◆ Stored data entries:
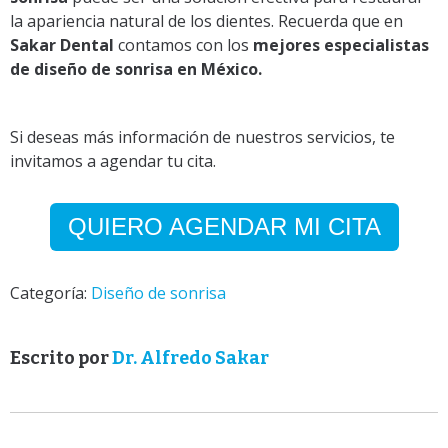
la apariencia natural de los dientes. Recuerda que en
Sakar Dental
contamos con los
mejores especialistas
de diseño de sonrisa en México.
Si deseas más información de nuestros servicios, te
invitamos a agendar tu cita.
QUIERO AGENDAR MI CITA
Categoría:
Diseño de sonrisa
Escrito por
Dr. Alfredo Sakar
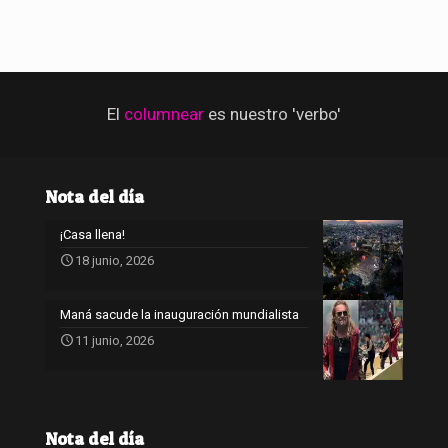
El
columnear
es nuestro 'verbo'
Nota del día
¡Casa llena!
18 junio, 2026
Maná sacude la inauguración mundialista
11 junio, 2026
Nota del día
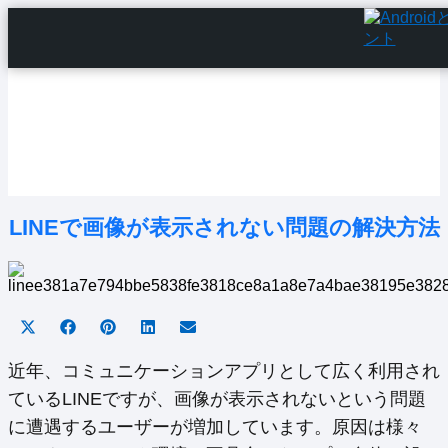
Home
Android Tutorials
Android Apps
Android Issues
Android Settings
Line
LINEで画像が表示されない問題の解決方法
Share
Share
Share
Share
Share
on
on
on
on
on
X
Facebook
Pinterest
LinkedIn
Email
近年、コミュニケーションアプリとして広く利用され
(Twitter)
ているLINEですが、画像が表示されないという問題
に遭遇するユーザーが増加しています。原因は様々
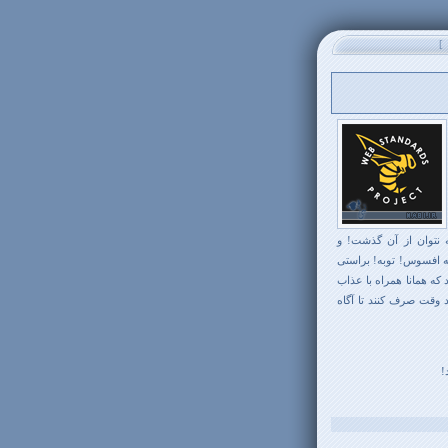
]
ام IE6 برخوردخواهند کرد که نتوان از آن گذشت! و
ه افسوس! توبه! براستی
 که همانا همراه با عذاب
د وقت صرف کنند تا آگاه
!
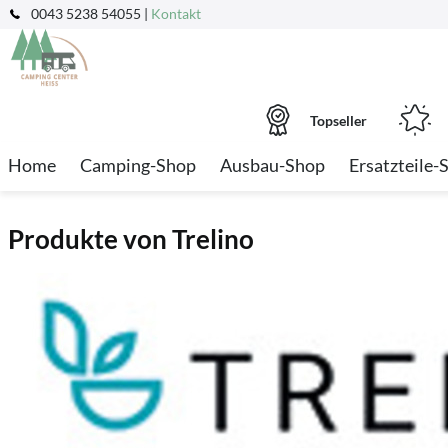
0043 5238 54055 |
Kontakt
Topseller
Home
Camping-Shop
Ausbau-Shop
Ersatzteile-
Produkte von Trelino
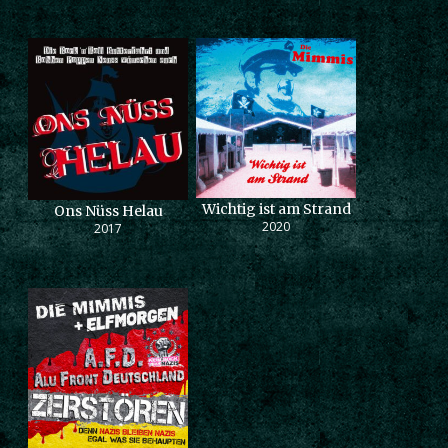
Wichtig ist am Strand
Ons Nüss Helau
2020
2017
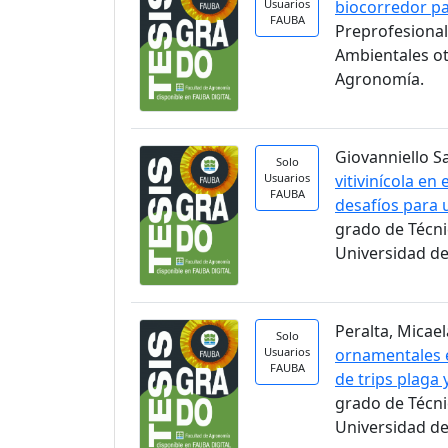
Usuarios
biocorredor pa
FAUBA
Preprofesional
Ambientales ot
Agronomía.
Giovanniello S
Solo
Usuarios
vitivinícola en
FAUBA
desafíos para 
grado de Técni
Universidad de
Peralta, Micael
Solo
Usuarios
ornamentales e
FAUBA
de trips plaga
grado de Técni
Universidad de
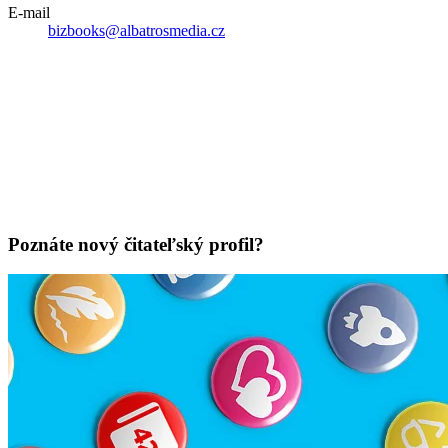
E-mail
bizbooks@albatrosmedia.cz
Poznáte nový čitateľský profil?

◆ Your task: Lines with the word "Android" in them should be copied from the preceding records.

◆ Written response:
Android Tutorials
Android Apps
Android Issues
Android Settings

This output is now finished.